Science Fiction Magazine Review

Asimov's Science Fiction, October/November 2005

Reviewed date: 2005 Sep 5
240 pages
cover art

This is a pretty good issue of Asimov's. I particularly enjoyed Betting on Eureka, although Back to Moab isn't bad either. Bank Run had a lot of promise but somehow indefinably failed to deliver. Memory Work reminded me too much of Dawn by Octavia Butler. Finally, Cruel Sistah--while a good story--is not science fiction and is only barely fantasy.

  • Novella: Bank Run, by Tom Purdom - On a new colony planet there is no real government, but the bankers run the economy competently. But now one banker is fighting for his life against another banker. Neat idea for a proto-anarchist society, but it just didn't engage me.
  • Novelette: Memory Work, by L. Timmel Duchamp - Aliens capture woman from Earth, feed her the memories of hundreds of people, and ask her to remember things for them.
  • Novelette: Out of the Box, by Steve Martinez - With new brain implants, men can remotely control waldos, but when they sleep the implanted AIs have a mind of their own.
  • Novelette: Pericles the Tyrant, by Lois Tilton - Sophocles writes political plays in ancient Athens, and manages to get himself banished by his friend Pericles.
  • Novelette: Back to Moab, by Phillip C. Jennings - Hidden in a monastery is a gateway to another world, called Moab.

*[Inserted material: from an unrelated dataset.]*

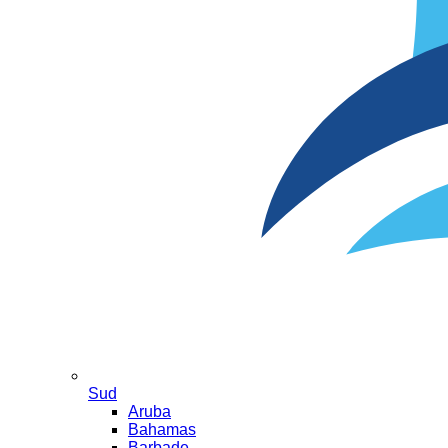
Sud
Aruba
Bahamas
Barbade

The monks limit access, but some men find the secret and are determined to travel to Moab and see what use they can make of a whole new world.
  • Novelette: Dark Flowers, Inverse Moon, by Jay Lake - Fantasy story of a Skilled (that is, magic) woman whose Skill is Finding. She teams up with other Skilled to reach into the afterlife and stop an evil man.
  • Nightmare, by M. Bennardo - The wraith exhibit at the zoo gives a man nightmares, but his son Ryan wants to see the wraith.
  • The God Engine, by Ted Kosmatka - A brilliant scientist dies after inventing only half of the fantastic interstellar space drive. It is hoped that his clones will grow up to discover the rest of the secret.
  • Overlay, by Jack Skillingstead - A man sells himself to a rider who uses a mind-control unit to take control of his body for possibly nefarious purposes.
  • Betting on Eureka, by Geoffrey A. Landis - Meteor miner claims to know the location of Eureka, the fabled asteroid made of gold, copper, and scandium.
  • Cruel Sistah, by Nisi Shawl - Girl murders her sister for her hair.